### What to do
Each word in the data below should be copied exactly; the images should not.

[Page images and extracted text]
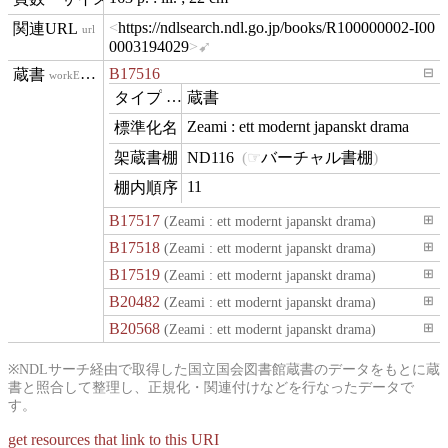
https://ndlsearch.ndl.go.jp/books/R100000002-I00
url
0003194029
B17516
⊟
workExample
蔵書
type
Zeami : ett modernt japanskt drama
name
ND116
バーチャル書棚
contentLocation
11
position
B17517
(Zeami : ett modernt japanskt drama)
⊞
B17518
(Zeami : ett modernt japanskt drama)
⊞
B17519
(Zeami : ett modernt japanskt drama)
⊞
B20482
(Zeami : ett modernt japanskt drama)
⊞
B20568
(Zeami : ett modernt japanskt drama)
⊞
※NDLサーチ経由で取得した国立国会図書館蔵書のデータをもとに蔵
書と照合して整理し、正規化・関連付けなどを行なったデータで
す。
get resources that link to this URI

### Result for this exercise
https://ndlsearch.ndl.go.jp/books/R100000002-I00
url
0003194029
B17516
⊟
workExample
蔵書
type
Zeami : ett modernt japanskt drama
name
ND116
バーチャル書棚
contentLocation
11
position
B17517
(Zeami : ett modernt japanskt drama)
⊞
B17518
(Zeami : ett modernt japanskt drama)
⊞
B17519
(Zeami : ett modernt japanskt drama)
⊞
B20482
(Zeami : ett modernt japanskt drama)
⊞
B20568
(Zeami : ett modernt japanskt drama)
⊞
※NDLサーチ経由で取得した国立国会図書館蔵書のデータをもとに蔵
書と照合して整理し、正規化・関連付けなどを行なったデータで
す。
get resources that link to this URI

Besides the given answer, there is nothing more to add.